Landlords often attempt to evict under two theories: “illegal purpose” or “breach of sublease clause.” Our firm has been successful in challenging these eviction attempts.
Tenants can fight an eviction based on illegal purpose by arguing:
- That the subletting was cured or not occurring when the notice was issued and
- That AirBnB is not an “illegal purpose” within the meaning of the Rent Ordinance.
Although listing a unit as a vacation rental may be a technical violation, it is hardly an “illegal purpose” as contemplated by Rent Ordinance section 37.9(a)(4). To prevail, a landlord would have to convince a pro-tenant, San Francisco jury that a tenant can be evicted for a minor violation.
In addition, if the eviction proceeds to trial, the following jury instruction is read to the jury: “A landlord shall not endeavor to recover possession of a rental unit unless at least one of the fifteen just causes is the dominant motive for recovering possession.” Rent Ordinance § 37.9(c).
Where a tenant is paying far below market rate for the unit, the landlord has the ulterior motive of wanting to force the tenant out to charge more.
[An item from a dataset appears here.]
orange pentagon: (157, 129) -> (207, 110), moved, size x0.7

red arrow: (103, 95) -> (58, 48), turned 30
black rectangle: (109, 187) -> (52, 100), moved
The dominant motive is not to cure a technical violation of the lease.
Breach of Lease
If the landlord is attempting to evict for breach of lease, the tenant should argue that the Rent Ordinance (and often the lease agreement itself) requires the landlord to give the tenant an opportunity to cure. Landlord attorneys often counter that state law does not require an opportunity to cure an illegal sublet. Code of Civil Procedure section 1161(4). But, that section arguably only applies where a tenant has entered into a long-term sublease that the tenant cannot cure. All of the cases that have allowed eviction for sublease without an opportunity to cure involve long-term, full assignments. See Roth v. Morton’s Chefs Services, Inc., 173 Cal. App. 3d 380, 385 (1985) (holding that there is no duty to allow a cure for a restaurant sublease of five years); and Richard v. Degen & Brody, Inc., 181 Cal. App. 2d 289 (1960) (finding that sublease was so extensive that it was “useless” to offer an opportunity to cure in three days).
As with an eviction for “illegal purpose,” tenants should also argue that they were not subleasing at the time they received the three-day notice to quit. Code of Civil Procedure section 1161(4) requires that the tenant be in the act of subletting at the time of the notice. That statute uses the active tense as opposed to the past tense: “any tenant . . . assigning or subletting.” Id.
It is important that tenants contact an attorney regarding these issues, as situations vary greatly.